Come, let us all celebrate Monday night football. For me it is the greatest of all American games. It cannot be documented but back in my hometown neighborhood I was known as one of the exceptional sandlot quarterbacks of the fifties. Football is wonderful and basketball is okay too. I welcome a basketball arena in my Brooklyn district but the monstrous luxury housing complex attached to it is not economic development; it is real estate exploitation of imminent domain. A clearer and more efficient example of economic development is the New Orleans Superdome originally built without destroying housing for middle and low-income residents. One year after Katrina we have all together cheered for the return of football to New Orleans. At the same time all decent Americans must mourn for the removal of half of the Black population of this unique city.

The federal government has declared that it will not provide permanent housing for returning evacuees who are renters. A decision has also been made to abandon a portion of the public housing that was not flooded and to never build any new public housing in New Orleans.

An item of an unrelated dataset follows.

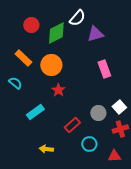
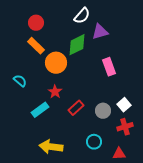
green diamond: (56, 33) -> (77, 45), moved
orange rectangle: (23, 58) -> (36, 46), moved
red star: (58, 90) -> (55, 92), moved
red rectangle: (72, 125) -> (76, 108), moved
yellow arrow: (46, 149) -> (51, 147), size x1.6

Why have the bricks, mortar, and steel to house the poor become so widely demonized? Perhaps this is the wrong question. It's not the buildings. It is the people who are hated.

Ethnic cleansing across the oceans in Darfur has been rightly denounced by most of the civilized world. My prediction is that the White House October surprise before the general election will be a very aggressive initiative against the genocide in Darfur. Regardless of the wrong reason, let us applaud doing the right thing in Sudan. Meanwhile, this generation of Americans must seriously contemplate the fact that our grandchildren will be ashamed of us for the official ethnic cleansing we are permitting in New Orleans.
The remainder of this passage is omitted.